Hi,
2006/6/21, Helen M Hudson <[EMAIL PROTECTED]>:
Yes, I can see how this would work for just the one order and hardcoding the 100... but I cannot assume only to sum distinct values and my table has other order_refs in it with the same multiple rows of over multiple days, so I need a more generic select that will list this nice summary for all orders... do you see what I mean? e.g. id | date | order_ref | amount 1 | 1/1/01 | 100 | 1000 << these 2 are the rows 2 | 1/1/01 | 100 | 200 << i want to exclude for order 100 3 | 2/1/01 | 100 | 1000 4 | 2/1/01 | 100 | 200 5 | 2/1/01 | 100 | 50 6 | 2/1/01 | 101 | 10000 << i also need to exclude these 2 rows 7 | 2/1/01 | 101 | 2000 << out of the calculation for order 101 8 | 2/1/01 | 101 | 10000 9 | 3/1/01 | 101 | 2000 10 | 3/1/01 | 101 | 500
What you're asking does not involve join, but is a trick called group-wise maximum.
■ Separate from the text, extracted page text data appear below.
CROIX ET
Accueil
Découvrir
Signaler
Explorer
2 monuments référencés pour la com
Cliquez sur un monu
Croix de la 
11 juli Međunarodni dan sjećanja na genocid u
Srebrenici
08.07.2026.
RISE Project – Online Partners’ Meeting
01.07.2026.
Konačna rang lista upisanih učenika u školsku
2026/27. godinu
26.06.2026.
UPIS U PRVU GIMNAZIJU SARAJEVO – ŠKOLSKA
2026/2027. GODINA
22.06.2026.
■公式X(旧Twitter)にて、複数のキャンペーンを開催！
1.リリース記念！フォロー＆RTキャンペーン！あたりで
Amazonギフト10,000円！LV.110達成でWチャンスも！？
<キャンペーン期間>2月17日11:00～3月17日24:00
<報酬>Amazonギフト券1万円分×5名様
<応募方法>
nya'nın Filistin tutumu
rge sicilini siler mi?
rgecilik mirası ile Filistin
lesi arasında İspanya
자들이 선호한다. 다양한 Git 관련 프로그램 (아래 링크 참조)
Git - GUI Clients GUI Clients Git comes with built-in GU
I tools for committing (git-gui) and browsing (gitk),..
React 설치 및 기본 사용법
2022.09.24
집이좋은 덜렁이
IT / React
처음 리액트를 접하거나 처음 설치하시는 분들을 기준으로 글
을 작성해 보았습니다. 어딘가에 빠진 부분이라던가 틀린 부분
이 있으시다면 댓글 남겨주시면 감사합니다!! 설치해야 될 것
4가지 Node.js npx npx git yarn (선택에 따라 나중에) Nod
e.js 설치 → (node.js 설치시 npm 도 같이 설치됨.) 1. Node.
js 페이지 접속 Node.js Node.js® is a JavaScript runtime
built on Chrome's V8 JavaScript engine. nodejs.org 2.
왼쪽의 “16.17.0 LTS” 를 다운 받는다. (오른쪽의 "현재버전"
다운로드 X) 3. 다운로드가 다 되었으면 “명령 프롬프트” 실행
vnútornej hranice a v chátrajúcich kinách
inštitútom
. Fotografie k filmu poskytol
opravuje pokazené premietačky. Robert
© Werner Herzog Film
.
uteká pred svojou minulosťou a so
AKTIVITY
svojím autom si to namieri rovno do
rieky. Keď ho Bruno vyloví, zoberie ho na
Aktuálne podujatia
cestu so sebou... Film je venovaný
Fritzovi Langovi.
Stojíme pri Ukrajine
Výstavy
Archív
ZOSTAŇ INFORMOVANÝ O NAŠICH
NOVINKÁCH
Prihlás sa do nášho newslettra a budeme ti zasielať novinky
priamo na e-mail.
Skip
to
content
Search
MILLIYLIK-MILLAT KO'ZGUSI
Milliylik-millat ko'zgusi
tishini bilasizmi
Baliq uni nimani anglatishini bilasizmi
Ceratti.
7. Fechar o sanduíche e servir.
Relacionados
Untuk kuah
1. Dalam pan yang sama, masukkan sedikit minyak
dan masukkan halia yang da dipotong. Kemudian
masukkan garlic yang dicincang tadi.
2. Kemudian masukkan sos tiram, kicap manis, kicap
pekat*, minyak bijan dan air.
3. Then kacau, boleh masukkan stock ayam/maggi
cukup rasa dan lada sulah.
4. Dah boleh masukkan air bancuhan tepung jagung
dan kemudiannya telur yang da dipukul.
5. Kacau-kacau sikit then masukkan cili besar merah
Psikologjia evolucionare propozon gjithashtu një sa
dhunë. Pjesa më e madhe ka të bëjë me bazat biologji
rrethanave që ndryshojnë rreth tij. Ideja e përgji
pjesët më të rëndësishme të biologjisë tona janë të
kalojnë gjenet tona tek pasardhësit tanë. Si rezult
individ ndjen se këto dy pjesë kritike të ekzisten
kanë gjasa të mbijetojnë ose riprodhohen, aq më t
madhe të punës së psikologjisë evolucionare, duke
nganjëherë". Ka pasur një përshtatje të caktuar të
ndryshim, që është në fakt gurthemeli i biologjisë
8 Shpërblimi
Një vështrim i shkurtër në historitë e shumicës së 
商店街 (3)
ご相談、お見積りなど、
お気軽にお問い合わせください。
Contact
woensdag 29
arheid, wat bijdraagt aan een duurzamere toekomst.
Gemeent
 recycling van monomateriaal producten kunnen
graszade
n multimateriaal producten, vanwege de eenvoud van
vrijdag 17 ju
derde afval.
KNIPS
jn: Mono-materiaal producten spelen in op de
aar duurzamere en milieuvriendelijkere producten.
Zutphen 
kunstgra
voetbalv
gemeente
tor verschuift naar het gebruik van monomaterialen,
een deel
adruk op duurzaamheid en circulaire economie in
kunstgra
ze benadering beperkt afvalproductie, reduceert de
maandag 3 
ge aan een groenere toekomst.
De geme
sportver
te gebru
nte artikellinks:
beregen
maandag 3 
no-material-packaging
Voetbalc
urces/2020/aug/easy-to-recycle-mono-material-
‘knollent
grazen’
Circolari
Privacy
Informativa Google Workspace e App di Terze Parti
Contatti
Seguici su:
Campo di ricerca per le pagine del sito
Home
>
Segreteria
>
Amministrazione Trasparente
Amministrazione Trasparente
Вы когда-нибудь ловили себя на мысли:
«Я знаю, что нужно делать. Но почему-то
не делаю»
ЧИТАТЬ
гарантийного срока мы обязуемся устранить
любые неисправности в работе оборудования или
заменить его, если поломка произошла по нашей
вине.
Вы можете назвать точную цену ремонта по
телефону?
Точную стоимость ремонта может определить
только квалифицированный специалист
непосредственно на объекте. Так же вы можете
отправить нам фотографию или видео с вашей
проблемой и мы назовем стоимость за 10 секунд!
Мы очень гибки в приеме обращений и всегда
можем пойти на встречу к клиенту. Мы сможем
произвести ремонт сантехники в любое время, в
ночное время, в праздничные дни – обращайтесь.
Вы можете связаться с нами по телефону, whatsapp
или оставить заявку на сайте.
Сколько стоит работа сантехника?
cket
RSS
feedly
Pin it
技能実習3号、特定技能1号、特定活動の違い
Depending on your version of MySQL, there are several options to resolve this : http://dev.mysql.com/doc/refman/4.1/en/example-maximum-column-group-row.html (I haven't tested it) : SELECT date, order_ref, sum(amount) FROM table s1 WHERE date=(SELECT MAX(s2.date) FROM table s2 WHERE s1.order_ref= s2.order_ref) GROUP BY s1.order_ref; the subquery get you the maximum date for each order_ref, and then you do the sum of this date. Was it what you were looking for ? -- http://www.w-fenec.org/ -- MySQL General Mailing List For list archives: http://lists.mysql.com/mysql To unsubscribe: http://lists.mysql.com/[EMAIL PROTECTED]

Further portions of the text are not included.